Young, But With So Much Promise
Even though it’s a very young framework, Merb already has a comprehensive set of features.
Plugins in Merb are implemented as simple gems, which are distributed in the merb-plugins Git repository, by third parties, or via the Merb Plugin Nursery on RubyForge. That means that plugins can take advantage, out of the box, for Rubygems’ versioning and dependency control. Plugins can either be installed to the system’s repository or bundled into the gems directory in an application’s distribution; Merb applications simply add the
/gems folder as an alternate repository.
Plugins for Merb already include support for ActiveRecord, DataMapper, and Sequel, with support for SQL sessions, model generation, and database.yml baked in to all three. Merb-plugins Git repository also includes a helpers plugin (to add support for Rails-style form helpers).
Merb’s controllers are made up of two components. First, an
AbstractController, which handles layout- and template-finding, instance variable assignment, and before/after filters. Second, a
Merb::Controller, which handles request/response semantics. Because the components are separate, it is possible to inherit from
AbstractController, which Merb does for Mailers and Parts (again, more on that later).
Controllers also support excellent content-type negotiation. You can specify in your controllers, or in individual actions, what MIME-types should be supported via
provides :xml, :html. Once that information is provided, the controller has a number of ways to automatically render the appropriate content. If a template called
foo.html.erb exists, it will automatically be rendered for all content-type
text/html, and so on.
render @object, will call
@object.to_mime_type (for instance,
@object.to_xml). The mime-type chosen in both cases is based upon either the file extension (
foo.html maps to the
:html type), or the
Accepts header (the first acceptable content-type that’s also in the
provides list). If the object doesn’t have the appropriate method, render will fall-back to rendering a template (so if the user requests, say, HTML, the lack of
#to_html on the object will cause the
foo.html.erb template to be loaded).
Merb’s Mailers are implemented on top of
AbstractController, so you get all the default controller behavior (including templates, assigns, and before/after filters) for free in the Mailer. But instead of calling
render, you call
render_mail, which takes options like:
render_mail :html => :foo, :text => :bar.
A number of options are supported, including attachments via an
#attach method, so you can build up your multi-part mails with attachments and site-wide layouts fairly trivially.
Mailers have their own root directory, which contains controller classes inside it, as well as a views directory (which contains layouts, just like a regular controller), and an optional helpers directory. Because
AbstractController can specify its layout root trivially, it’s easy to create new controller types and drop them in.
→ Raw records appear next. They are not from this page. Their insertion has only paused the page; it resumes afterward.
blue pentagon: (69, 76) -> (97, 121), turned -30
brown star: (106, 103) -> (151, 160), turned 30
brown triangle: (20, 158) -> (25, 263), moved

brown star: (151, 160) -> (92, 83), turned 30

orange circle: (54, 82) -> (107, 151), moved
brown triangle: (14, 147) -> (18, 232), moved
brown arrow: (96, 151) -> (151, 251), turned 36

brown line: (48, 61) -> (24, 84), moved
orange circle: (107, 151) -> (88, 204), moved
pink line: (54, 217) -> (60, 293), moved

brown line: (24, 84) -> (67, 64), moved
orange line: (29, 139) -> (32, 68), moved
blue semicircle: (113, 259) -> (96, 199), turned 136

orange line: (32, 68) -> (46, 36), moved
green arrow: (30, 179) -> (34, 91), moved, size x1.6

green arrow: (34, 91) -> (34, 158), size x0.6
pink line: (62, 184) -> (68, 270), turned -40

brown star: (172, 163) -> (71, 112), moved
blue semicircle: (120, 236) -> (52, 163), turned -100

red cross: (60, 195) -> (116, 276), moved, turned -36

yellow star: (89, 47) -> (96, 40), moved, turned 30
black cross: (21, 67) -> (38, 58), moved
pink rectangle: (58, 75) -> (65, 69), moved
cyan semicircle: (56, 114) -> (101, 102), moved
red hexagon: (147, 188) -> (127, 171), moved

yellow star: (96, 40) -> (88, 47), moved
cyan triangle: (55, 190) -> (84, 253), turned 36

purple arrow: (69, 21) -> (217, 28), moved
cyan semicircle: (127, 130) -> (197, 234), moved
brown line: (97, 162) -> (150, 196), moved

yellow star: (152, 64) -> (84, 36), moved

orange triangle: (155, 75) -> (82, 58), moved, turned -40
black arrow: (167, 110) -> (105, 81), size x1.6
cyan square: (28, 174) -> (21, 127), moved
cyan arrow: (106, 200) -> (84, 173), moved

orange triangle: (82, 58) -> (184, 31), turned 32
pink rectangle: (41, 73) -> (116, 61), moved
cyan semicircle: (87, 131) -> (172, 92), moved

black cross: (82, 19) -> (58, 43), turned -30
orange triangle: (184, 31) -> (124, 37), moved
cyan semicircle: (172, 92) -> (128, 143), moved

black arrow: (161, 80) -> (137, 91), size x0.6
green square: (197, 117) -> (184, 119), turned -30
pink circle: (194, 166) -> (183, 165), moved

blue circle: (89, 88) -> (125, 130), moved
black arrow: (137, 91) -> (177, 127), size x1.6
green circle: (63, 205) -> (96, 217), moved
Mailers are called from a regular controller via
send_mail Klass, :action, options, where options is a hash of options such as
from, to, subject, and cc.
Like Mailers, parts take advantage of the flexibility of the
AbstractController to allow simple Controller/View delegation. Parts have a directory structure that’s identical to the Mailer structure, and you can use them to separate out logic about partials that are used throughout your app.
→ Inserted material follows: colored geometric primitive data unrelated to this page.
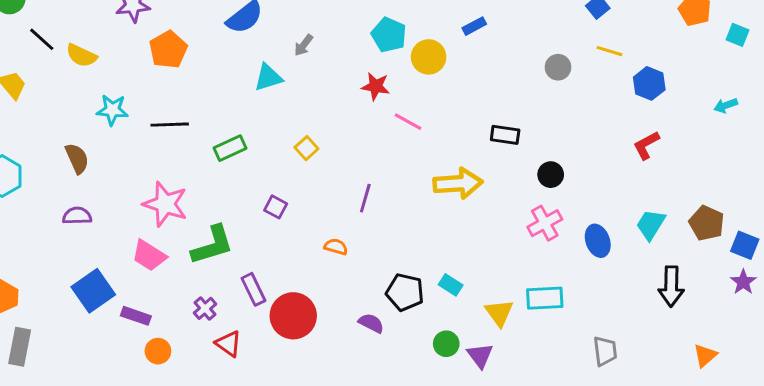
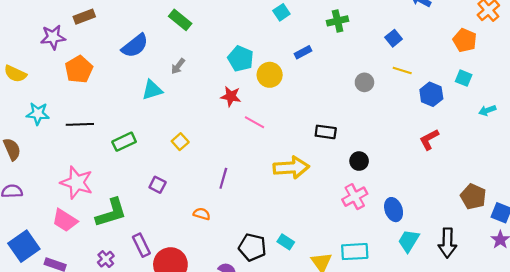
cyan square: (737, 35) -> (464, 78), moved
cyan trapezoid: (651, 225) -> (409, 241), moved

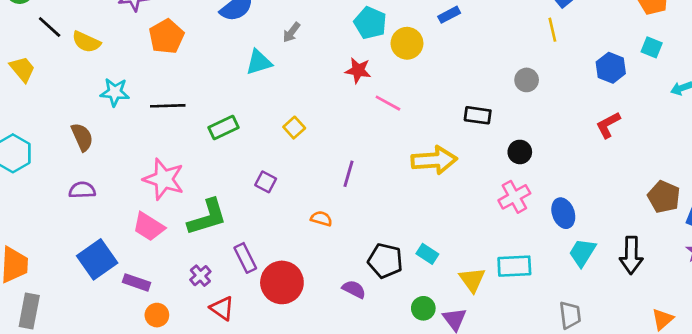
yellow line: (402, 71) -> (552, 30), moved, turned 60
gray circle: (364, 82) -> (527, 80), moved

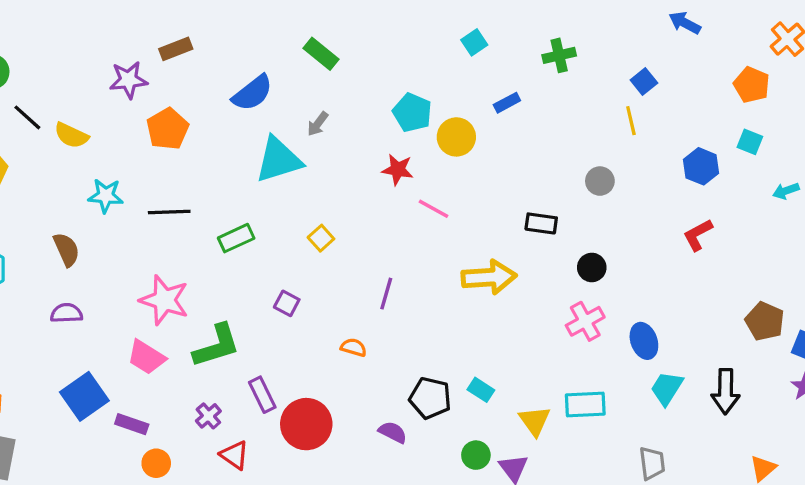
cyan triangle: (259, 62) -> (279, 160), size x1.5

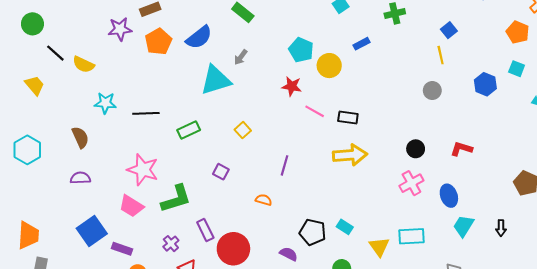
orange pentagon: (168, 129) -> (158, 42), moved
gray circle: (600, 181) -> (432, 91), moved
black rectangle: (541, 223) -> (348, 118), moved
red L-shape: (698, 235) -> (461, 149), moved, turned 45
black arrow: (726, 391) -> (501, 228), size x0.6

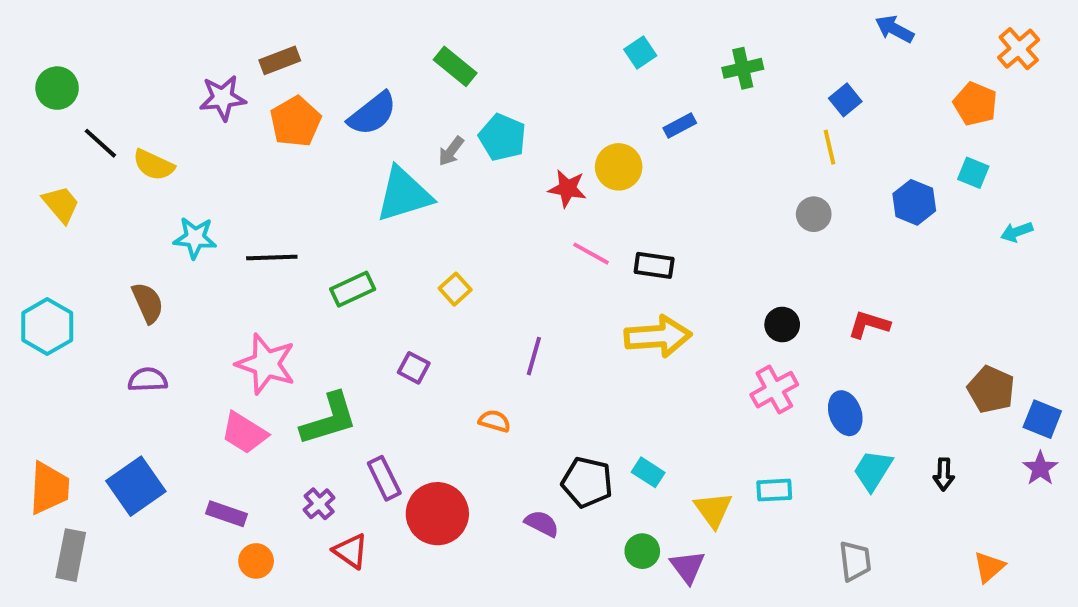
cyan pentagon: (301, 50) -> (502, 137), moved
red star: (292, 86) -> (567, 189), moved
blue square: (92, 231) -> (136, 486), moved
cyan rectangle: (411, 236) -> (774, 490), size x0.7

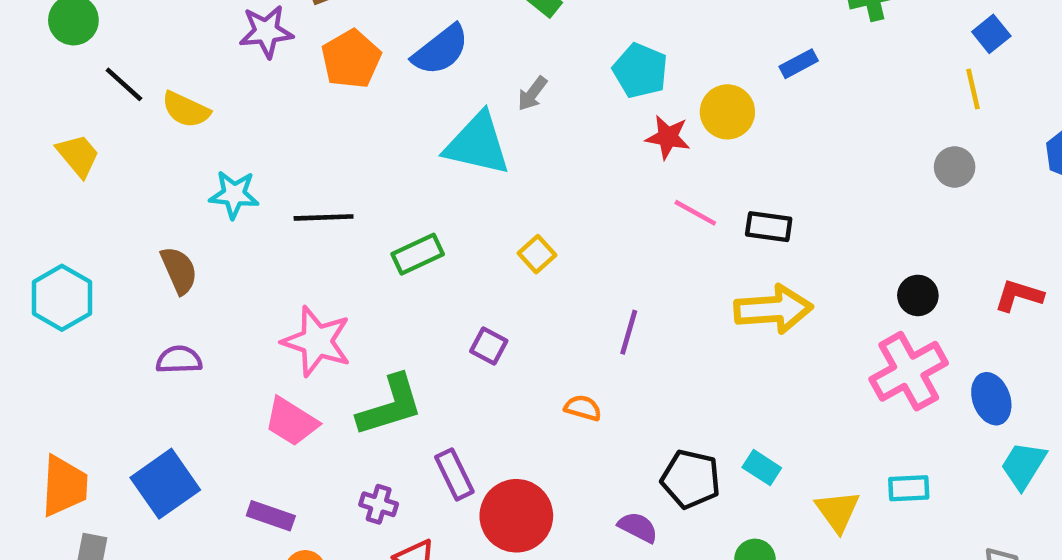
cyan pentagon: (502, 137) -> (640, 71), moved
cyan triangle: (404, 194) -> (477, 144), turned 30
pink cross: (774, 390) -> (909, 371), size x1.4
purple cross: (319, 504) -> (379, 504), turned -32

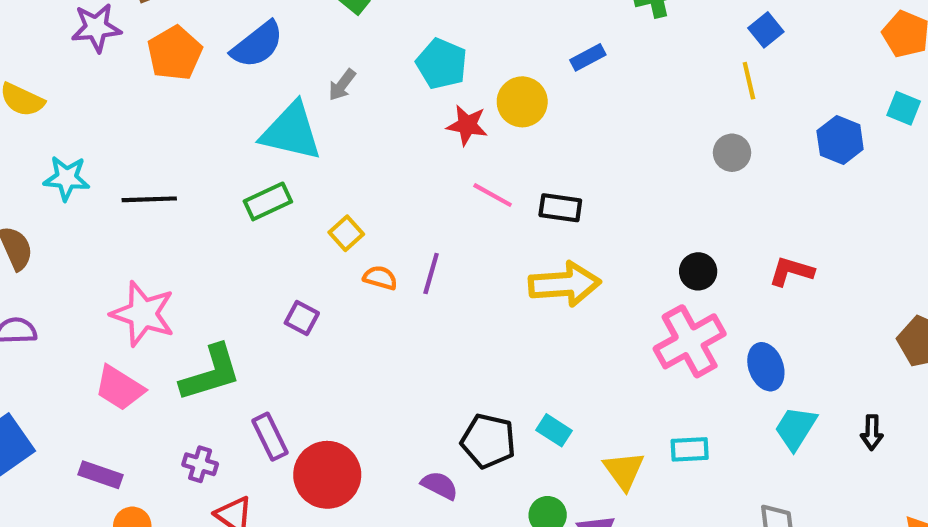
green rectangle: (418, 254) -> (268, 201), moved
purple line: (629, 332) -> (431, 274), moved
orange semicircle: (583, 408) -> (380, 278), moved

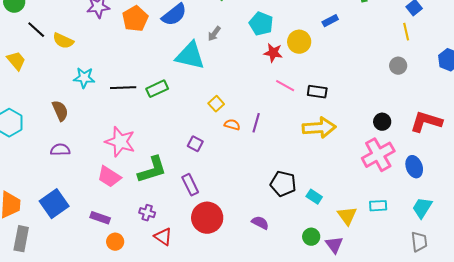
green rectangle: (268, 201) -> (157, 89), moved
red L-shape: (791, 271) -> (426, 122), size x1.5
cyan trapezoid: (796, 428) -> (422, 208), moved
purple rectangle: (270, 437) -> (190, 185), moved
black pentagon: (488, 441) -> (283, 184), moved

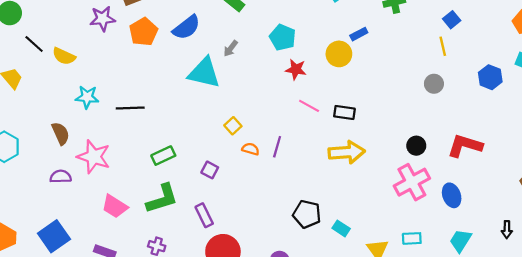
yellow circle: (299, 42) -> (339, 54), moved
green rectangle: (157, 89) -> (163, 156), moved
pink star: (120, 142) -> (94, 157), moved

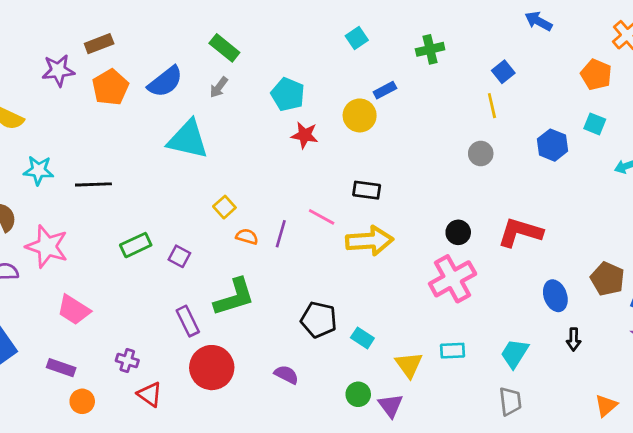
gray arrow: (231, 48) -> (219, 87), moved
pink line: (309, 106) -> (322, 217), moved
purple square: (210, 170) -> (179, 256), moved
blue ellipse: (452, 195) -> (555, 296), moved
green L-shape: (162, 199) -> (234, 297), moved

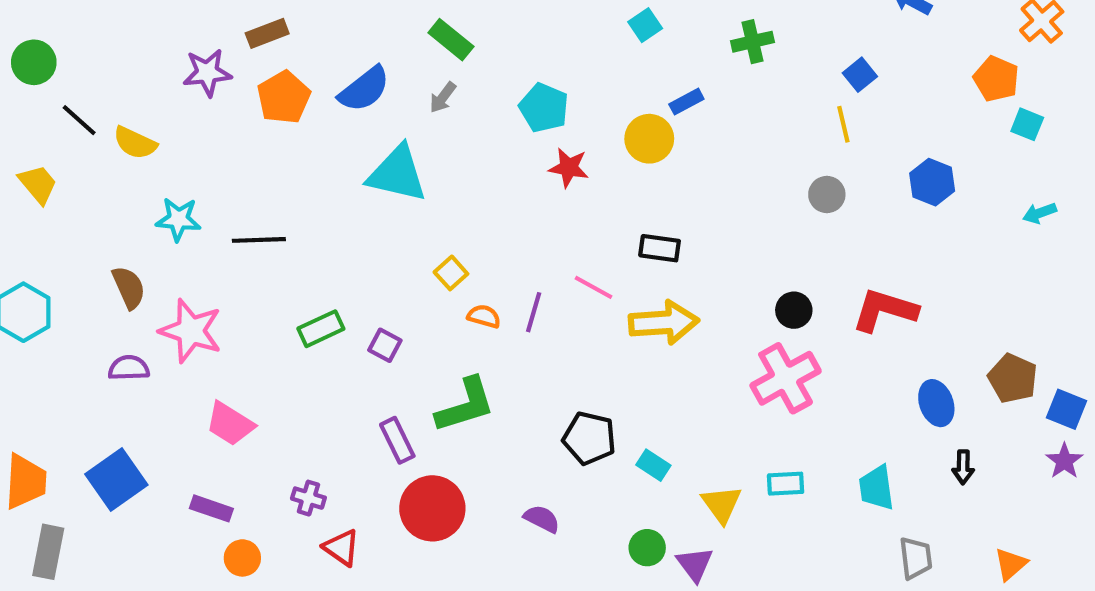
cyan square: (595, 124) -> (1027, 124), moved
cyan trapezoid: (515, 353) -> (876, 488), turned -40
gray trapezoid: (510, 401) -> (916, 558), moved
For instance, you might have a tag-cloud that appears app-wide. You could create a
TagCloud part, and have actions in the part set up the controller logic for the template. Like controllers and Mailers, parts can have layouts, templates, and before/after filters. Parts are called via part
TagCloud => :show. Parts can also be used just to segment out the logic for sections of partials, so you have discrete components instead of one massive controller.
Merb also handles exceptions interestingly. Instead of exception raising throwing an error in your application, Merb catches certain types of exceptions and allows you to handle them in a controller/view fashion. For instance, raising
NotFound will call the
Exception#not_found action, which you can customizeas appropriate. Raising an error in this way will also send the appropriate error-code back to the browser.
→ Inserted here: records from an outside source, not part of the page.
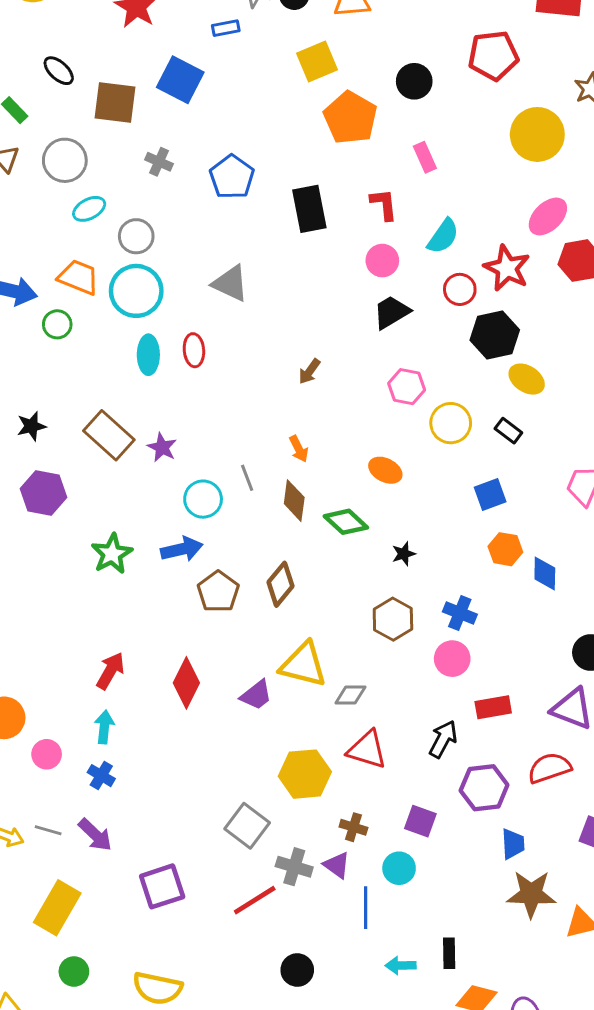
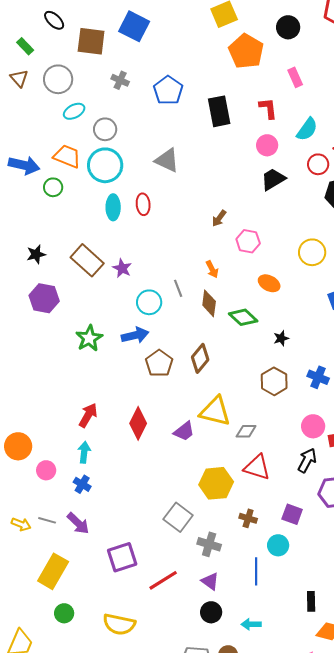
pink hexagon: (407, 387) -> (248, 241), moved
pink circle: (452, 659) -> (313, 426), moved
purple triangle: (337, 865) -> (210, 581), moved
red line: (255, 900) -> (163, 580), moved
cyan arrow: (401, 965) -> (251, 624), moved

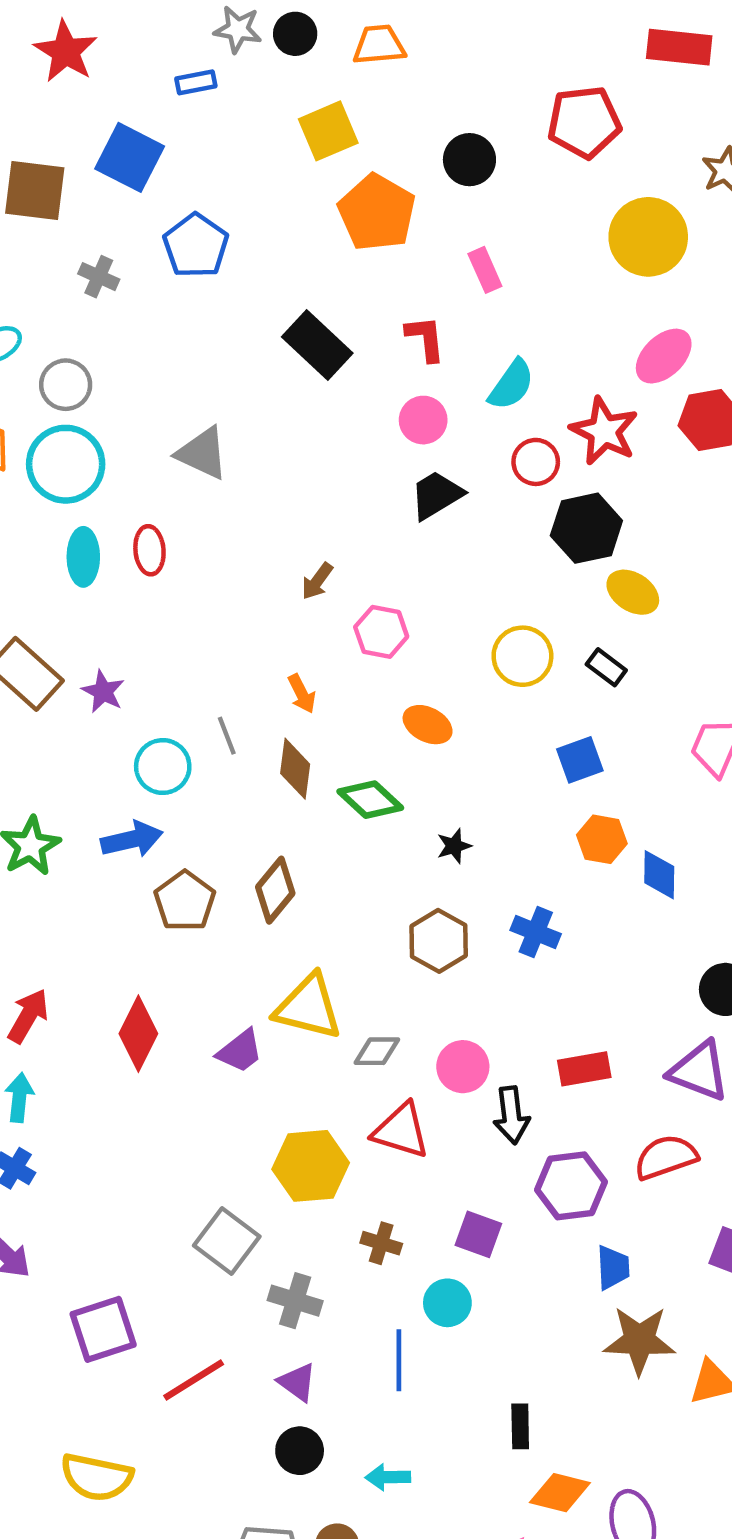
blue pentagon: (168, 90) -> (196, 246), moved
black rectangle: (219, 111) -> (317, 345), turned -36
pink circle: (313, 426) -> (463, 1067), moved
black arrow: (307, 460) -> (511, 1115), turned 145

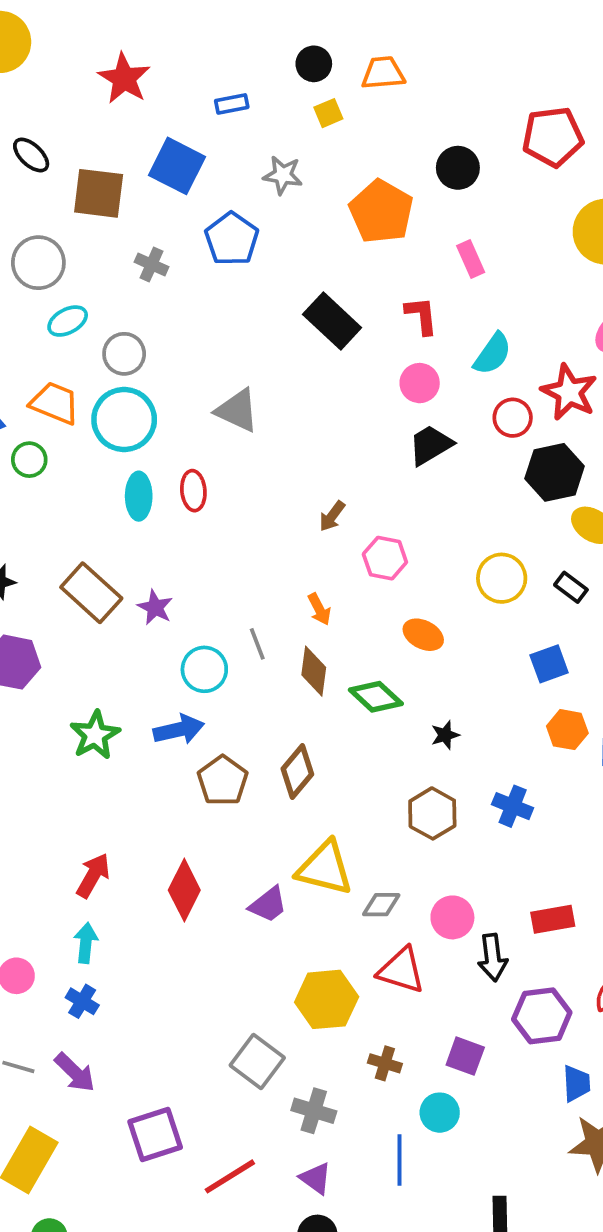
gray star: (238, 29) -> (283, 175), moved
yellow square: (328, 131) -> (328, 113), moved, size x0.6

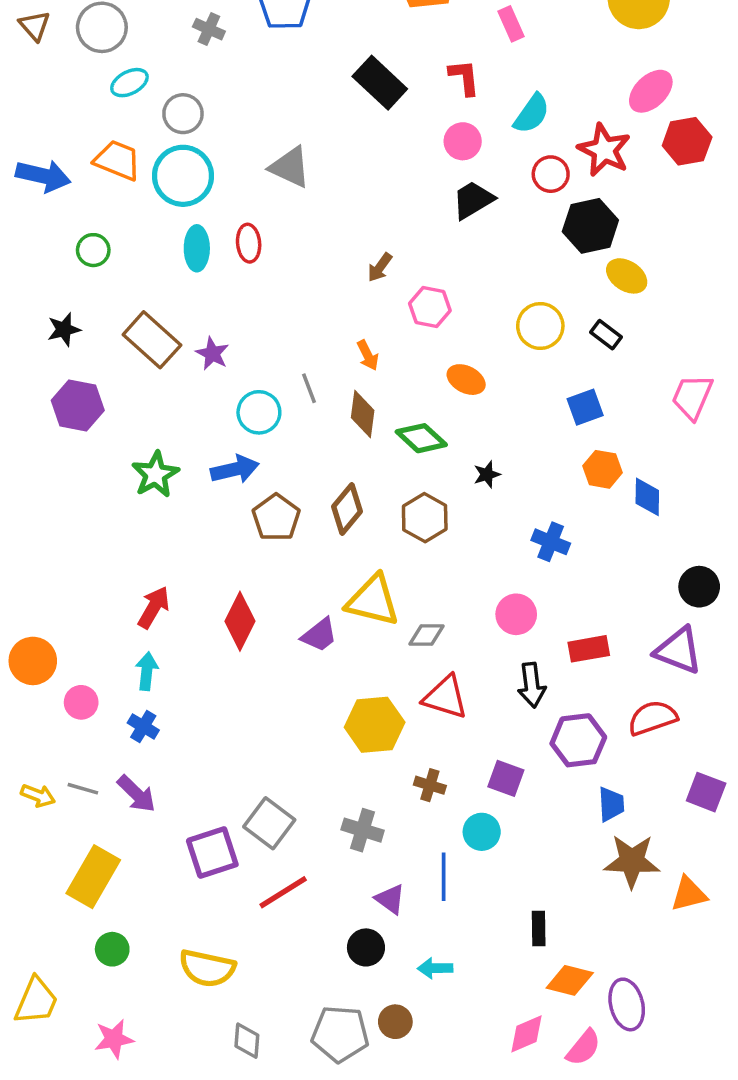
green circle: (29, 460) -> (93, 250), moved
brown hexagon: (432, 813) -> (425, 518), moved
pink circle: (452, 917) -> (516, 614), moved
gray square: (257, 1062) -> (269, 823), moved
purple triangle: (316, 1178) -> (390, 899), moved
All HTTP error codes are defined in Merb as Exception classes, so you can raise
NotAcceptable, which will call
Exception#not_acceptable, and return a 406 error to the client.
Tests and Specs
Merb is testing-framework-agnostic: you can use Test::Unit, Rspec, or test/spec. All three testing frameworks have built-in support for mock objects that allow you to micro-target your tests exactly as you like. And because Merb is so modular, it’s easy to test your controller without a request object at all, if you’d want to.
Merb has a series of generators that allow you get up and running quickly. The Merb application generator is started via
merb-gen app application-name. It’ll build a skeleton app that includes folders for controllers, parts, and Mailers. Building a plugin is easy as well,
merb-gen plugin merb_plugin_name will produce a very simple plugin skeleton with a few rake tasks to help you deploy the plugin (such as
rake package and
In addition, Merb has controller generators, which create an empty controller file, a view directory with an empty
index.html.erb, an empty helper file, and a test file in your chosen spec framework. Merb also has model generators, which are implemented by the ORM plugins, and support a special syntax:
merb-gen Product name:string price_in_cents:integer will generate a new model that implements those attributes using its own syntax. For instance, ActiveRecord would generate a migration, while DataMapper would generate new model using its property syntax.